## [Exercise prompt]
Transcribe each record exactly; skip any picture.

----

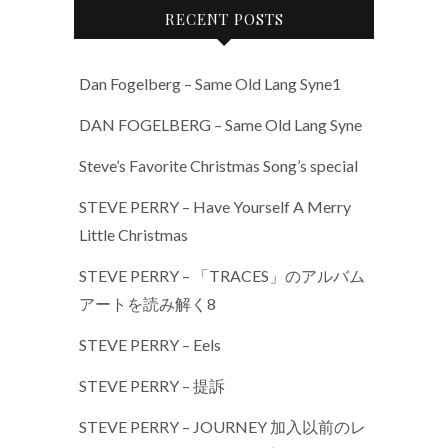
RECENT POSTS
Dan Fogelberg – Same Old Lang Syne1
DAN FOGELBERG – Same Old Lang Syne
Steve’s Favorite Christmas Song’s special
STEVE PERRY – Have Yourself A Merry
Little Christmas
STEVE PERRY – 「TRACES」のアルバム
アートを読み解く8
STEVE PERRY – Eels
STEVE PERRY – 提訴
STEVE PERRY – JOURNEY 加入以前のレ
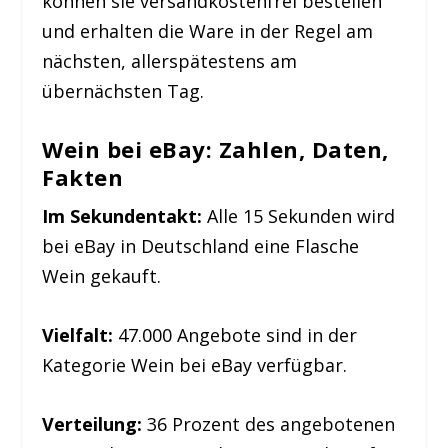
können sie versandkostenfrei bestellen
und erhalten die Ware in der Regel am
nächsten, allerspätestens am
übernächsten Tag.
Wein bei eBay: Zahlen, Daten,
Fakten
Im Sekundentakt:
Alle 15 Sekunden wird
bei eBay in Deutschland eine Flasche
Wein gekauft.
Vielfalt:
47.000 Angebote sind in der
Kategorie Wein bei eBay verfügbar.
Verteilung:
36 Prozent des angebotenen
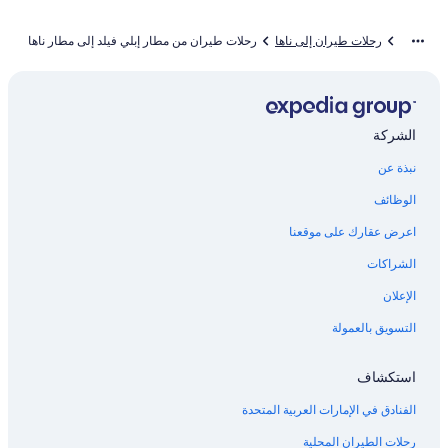
رحلات طيران إلى ناها
رحلات طيران من مطار إبلي فيلد إلى مطار ناها
الشركة
نبذة عن
الوظائف
اعرض عقارك على موقعنا
الشراكات
الإعلان
التسويق بالعمولة
استكشاف
الفنادق في الإمارات العربية المتحدة
رحلات الطيران المحلية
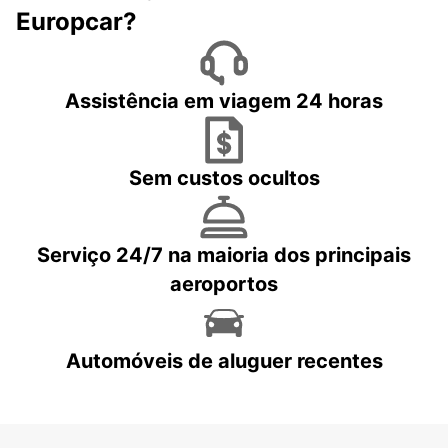
Europcar?
Assistência em viagem 24 horas
Sem custos ocultos
Serviço 24/7 na maioria dos principais
aeroportos
Automóveis de aluguer recentes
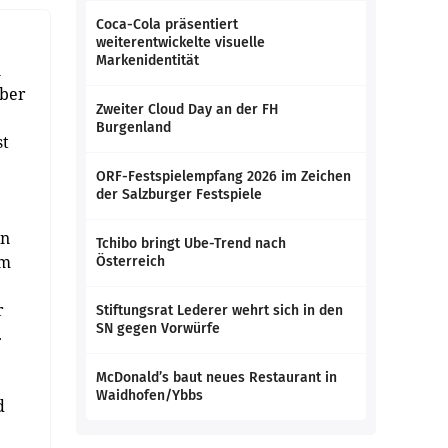
Coca-Cola präsentiert
weiterentwickelte visuelle
Markenidentität
n
ober
Zweiter Cloud Day an der FH
Burgenland
st
ORF-Festspielempfang 2026 im Zeichen
der Salzburger Festspiele
en
Tchibo bringt Ube-Trend nach
im
Österreich
r
Stiftungsrat Lederer wehrt sich in den
SN gegen Vorwürfe
.
McDonald’s baut neues Restaurant in
Waidhofen/Ybbs
d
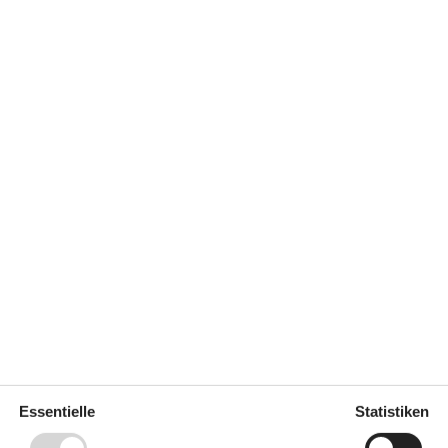
750 m
50 m
750 m
Essentielle
Statistiken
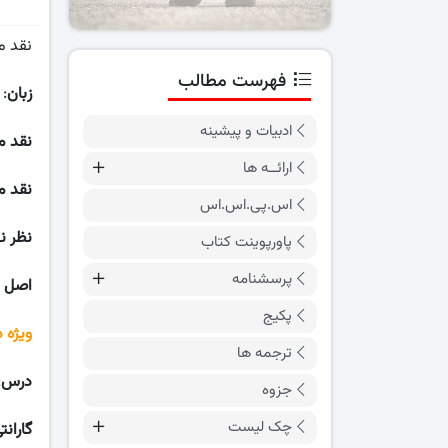
نقد م
فهرست مطالب
زبان
:
ادبیات و پیشینه
نقد
م
ارائــه ها
نقد م
اس.پی.اس.اس
نظر ن
پاورپوینت کتاب
پرسشنامه
اصل م
پکیج
ویژه 
ترجمه ها
درس
:
جزوه
چک لیست
گارانت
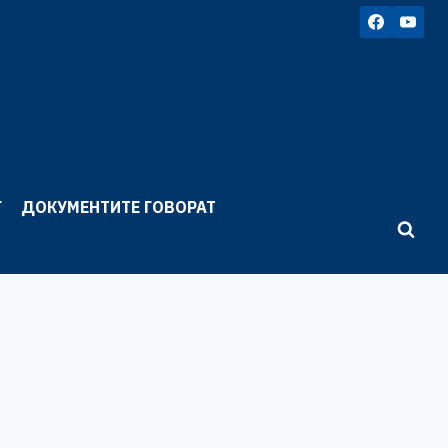
Г
ДОКУМЕНТИТЕ ГОВОРАТ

----

## [Answer to this problem]
RECENT POSTS
Dan Fogelberg – Same Old Lang Syne1
DAN FOGELBERG – Same Old Lang Syne
Steve’s Favorite Christmas Song’s special
STEVE PERRY – Have Yourself A Merry
Little Christmas
STEVE PERRY – 「TRACES」のアルバム
アートを読み解く8
STEVE PERRY – Eels
STEVE PERRY – 提訴
STEVE PERRY – JOURNEY 加入以前のレ
können sie versandkostenfrei bestellen
und erhalten die Ware in der Regel am
nächsten, allerspätestens am
übernächsten Tag.
Wein bei eBay: Zahlen, Daten,
Fakten
Im Sekundentakt:
Alle 15 Sekunden wird
bei eBay in Deutschland eine Flasche
Wein gekauft.
Vielfalt:
47.000 Angebote sind in der
Kategorie Wein bei eBay verfügbar.
Verteilung:
36 Prozent des angebotenen
رحلات طيران إلى ناها
رحلات طيران من مطار إبلي فيلد إلى مطار ناها
الشركة
نبذة عن
الوظائف
اعرض عقارك على موقعنا
الشراكات
الإعلان
التسويق بالعمولة
استكشاف
الفنادق في الإمارات العربية المتحدة
رحلات الطيران المحلية
Europcar?
Assistência em viagem 24 horas
Sem custos ocultos
Serviço 24/7 na maioria dos principais
aeroportos
Automóveis de aluguer recentes
Coca-Cola präsentiert
weiterentwickelte visuelle
Markenidentität
n
ober
Zweiter Cloud Day an der FH
Burgenland
st
ORF-Festspielempfang 2026 im Zeichen
der Salzburger Festspiele
en
Tchibo bringt Ube-Trend nach
im
Österreich
r
Stiftungsrat Lederer wehrt sich in den
SN gegen Vorwürfe
.
McDonald’s baut neues Restaurant in
Waidhofen/Ybbs
d
750 m
50 m
750 m
Essentielle
Statistiken
نقد م
فهرست مطالب
زبان
:
ادبیات و پیشینه
نقد
م
ارائــه ها
نقد م
اس.پی.اس.اس
نظر ن
پاورپوینت کتاب
پرسشنامه
اصل م
پکیج
ویژه 
ترجمه ها
درس
:
جزوه
چک لیست
گارانت
Г
ДОКУМЕНТИТЕ ГОВОРАТ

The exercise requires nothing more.